Why do we want both these parties to get trained? It’s because we neither want the tough Discriminator which won’t help Generator to progress nor a poor Discriminator by which Generator won’t produce realistic samples.

Notations

Say the data is denoted as $x$. The data underlies under the distribution $p_d$. Let the easy to sample distribution be denoted as $p_z$, distribution transformed be denoted as $p_g$ and the parameters of Generator $G$ and Discriminator $D$ denoted by $\theta_g$ and $\theta_d$ respectively. The loss function is denoted as $\mathcal{L}$.

Loss function

Let’s use BCE (Binary Cross-Entropy) loss in this case.

$$ \mathcal{L}(\theta*g,\theta*d) = \mathbb{E}_{x \sim p_d(x)}[-log(D(x))]+\mathbb{E}_{x \sim p_g(x)}[-log(1-D(x))] $$ $$ = \mathbb{E}_{x \sim p_d(x)}[-log(D(x))]+\mathbb{E}_{z \sim p_Z(z)}[-log(1-D(G(z)))] $$

The Generator $G$ and Discriminator $D$ play the two-player mini-max game with the loss function $\mathcal{L}$. Generator wants $D(G(z))$ to be close to 1 while Discriminator $D$ wants it to close to 0 and $D(x)$ close to 1. So, $G$ wants to maximise the $\mathcal{L}$ while $D$ wants to minimise $\mathcal{L}$.
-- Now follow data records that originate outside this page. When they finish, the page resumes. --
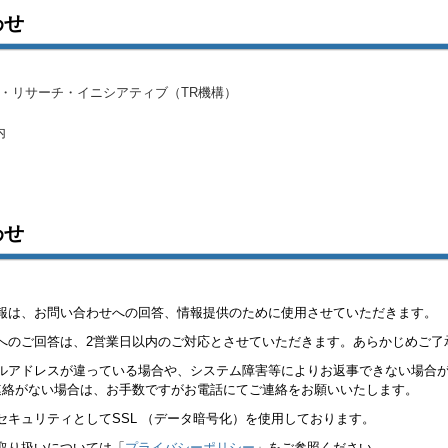
わせ
・リサーチ・イニシアティブ（TR機構）
内
わせ
報は、お問い合わせへの回答、情報提供のために使用させていただきます。
へのご回答は、2営業日以内のご対応とさせていただきます。あらかじめご了
ルアドレスが違っている場合や、システム障害等によりお返事できない場合
連絡がない場合は、お手数ですがお電話にてご連絡をお願いいたします。
セキュリティとしてSSL （データ暗号化）を使用しております。
取り扱いについては「
プライバシーポリシー
」をご参照ください。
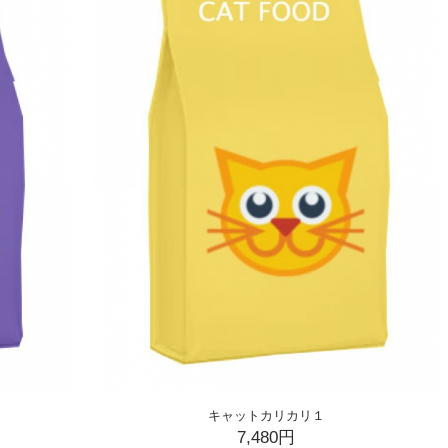
キャットカリカリ１
7,480円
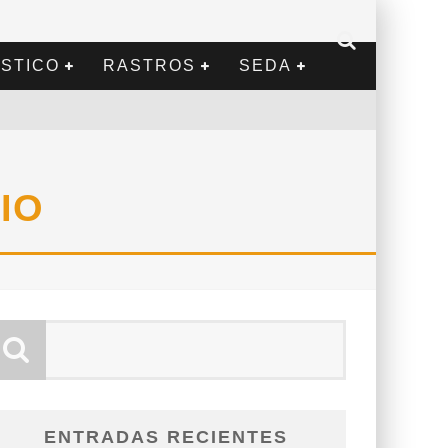
STICO
RASTROS
SEDA
IO
ENTRADAS RECIENTES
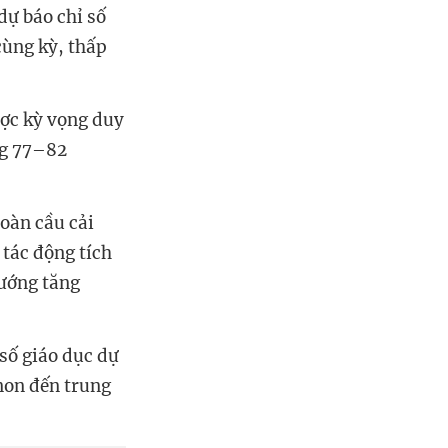
dự báo chỉ số
cùng kỳ, thấp
ược kỳ vọng duy
ng 77–82
toàn cầu cải
 tác động tích
hướng tăng
số giáo dục dự
non đến trung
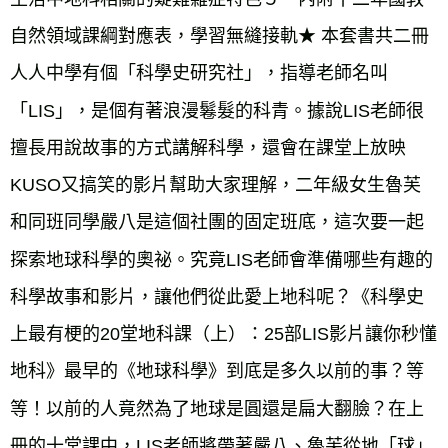
自然領域課綱對應表，學習無縫接軌★ 本套書共二冊
人人中學有個「科學史研究社」，指導老師名叫
「LIS」，是個有著浪漫鬈髮的科青。據說LIS老師很
擅長用說故事的方式講解科學，還會在課堂上放映
KUSO又搞笑的影片幫助大家理解，二年級女生魯芙
和同班同學嚴八是這個社團的固定班底，這次要一起
探索地球科學的奧祕。究竟LIS老師會準備哪些有趣的
科學故事和影片，讓他們從此愛上地科呢？《科學史
上最有梗的20堂地科課（上）：25部LIS影片讓你秒懂
地科》最早的《地球科學》到底是多久以前的事？等
等！以前的人竟然為了地球是圓還是扁大翻臉？在上
冊的十堂課中，LIS老師將帶著嚴八、魯芙從地「球」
$$ \max_{G} \min_{D} \mathcal{L}(\theta_g,\theta_d) $$

Analysis

Let’s see why this works. First, let’s check what is the optimal discriminator for us. Fix the Generator $G$. $$ \mathcal{L}(\theta_g,\theta_d) = \mathbb{E}_{x \sim p_d(x)}[-log(D(x))]+\mathbb{E}_{x \sim p_g(x)}[-log(1-D(x))] $$ $$ = \int_x p_d(x)(-log(D(x))) + p_g(x)(-log(1-D(x))) dx $$ Now, differentiating this integral with respect to $D(x)$ and equating with zero gives the optimal Discriminator $D^\ast(x)$. (Exercise for the reader). Assume the paramters of $D^\ast(x)$ be $\theta^\ast_d$. $$ D^\ast(x) = \frac{p_d(x)}{p_d(x)+p_g(x)} $$ Now, let’s look at the Generator part. $$ \mathcal{L}(\theta_g,\theta^\ast_d) = \mathbb{E}_{x \sim p_d(x)}[-log(D^\ast(x))]+\mathbb{E}_{x \sim p_g(x)}[-log(1-D^\ast(x))] $$ $$ = \mathbb{E}_{x \sim p_d(x)}[-log(p_d(x))+log(p_d(x)+p_g(x))] $$ $$ + \mathbb{E}_{x \sim p_g(x)}[-log(p_g(x))+log(p_d(x)+p_g(x))] $$ $$ = 2log(2) - D_{KL}(p_d||\frac{p_d+p_g}{2}) - D_{KL}(p_g||\frac{p_d+p_g}{2}) $$ $$ = 2log(2) - 2JSD(p_d||p_g) $$ where $D_{KL}$ and $JSD$ are KL Divergence and Jenson Shannon Divergence respectively. So, $JSD$ is a non-negative quantity and attains zero when both the distributions are equal. Since, the Generator $G$ wants to maximise the loss function hence the global optimum will attain when $p_g = p_d$ and that's what we wanted. The drawback of GANs is sometimes the Generator is able to generate only handful of samples and not able to produce variety of samples. This from of failure is known as Mode Collapse.